_Data provided_:
========================

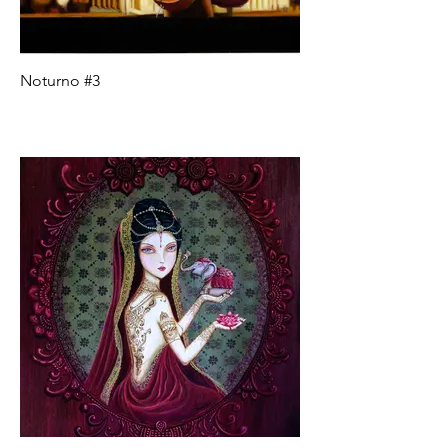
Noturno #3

========================

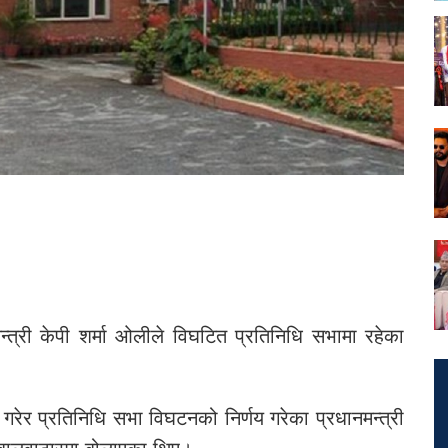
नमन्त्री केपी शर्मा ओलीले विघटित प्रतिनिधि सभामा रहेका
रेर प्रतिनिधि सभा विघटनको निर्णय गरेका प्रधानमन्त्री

========================

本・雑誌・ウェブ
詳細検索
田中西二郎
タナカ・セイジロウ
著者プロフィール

========================

_Your instructions_: Will you return exactly the lines above from the one with "नमन्त्री केपी शर्मा" down to the one with "रेर प्रतिनिधि सभा", counting both as part of the range?

_Task result_:
नमन्त्री केपी शर्मा ओलीले विघटित प्रतिनिधि सभामा रहेका
रेर प्रतिनिधि सभा विघटनको निर्णय गरेका प्रधानमन्त्री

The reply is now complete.